Off-Balance Sheet Arrangements
We currently have no off-balance sheet arrangements, including any risk management of commodity pricing or other hedging practices.
Item 3.
Quantitative and Qualitative Disclosures About Market Risk. (dollar amounts in thousands)
We are subject to financial market risks, including changes in interest rates. As of March 31, 2018, 64.1% of our portfolio investments (based on fair value) paid variable interest rates, 34.1% paid fixed interest rates, 0.5% consisted of non-income producing equity/other investments and the remaining 1.3% were income producing equity/other investments. A rise in the general level of interest rates can be expected to lead to higher interest rates applicable to any variable rate investments we hold and to declines in the value of any fixed rate investments we hold. However, many of our variable rate investments provide for an interest rate floor, which may prevent our interest income from increasing until benchmark interest rates increase beyond a threshold amount. To the extent that a substantial portion of our investments may be in variable rate investments, an increase in interest rates beyond this threshold would make it easier for us to meet or exceed the hurdle rate applicable to the subordinated incentive fee on income under the FS/KKR Advisor investment advisory and administrative services agreement, and may result in a substantial increase in our net investment income and to the amount of incentive fees payable to FS/KKR Advisor with respect to our increased pre-incentive fee net investment income.

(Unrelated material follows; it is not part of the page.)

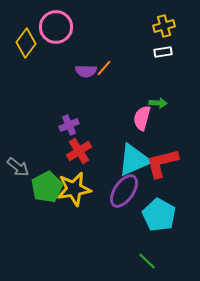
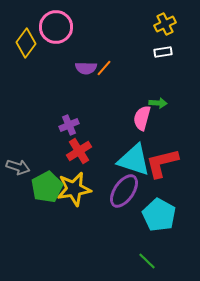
yellow cross: moved 1 px right, 2 px up; rotated 10 degrees counterclockwise
purple semicircle: moved 3 px up
cyan triangle: rotated 42 degrees clockwise
gray arrow: rotated 20 degrees counterclockwise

Pursuant to the terms of the TRS between Cheltenham Funding and Citibank, Cheltenham Funding pays fees to Citibank at a floating rate equal to one-month LIBOR plus 1.60% or 1.50% per annum, as applicable, on the utilized notional amount of the loans subject to the TRS in exchange for the right to receive the economic benefit of a pool of loans having a maximum notional amount of  $175,000. Pursuant to the terms of the BNP facility, borrowings are at a floating rate based on LIBOR. To the extent that any present or future credit facilities, total return swap agreements or other financing arrangements that we or any of our subsidiaries enter into are based on a floating interest rate, we will be subject to risks relating to changes in market interest rates. In periods of rising interest rates when we or our subsidiaries have such debt outstanding, or financing arrangements in effect, our interest expense would increase, which could reduce our net investment income, especially to the extent we hold fixed rate investments.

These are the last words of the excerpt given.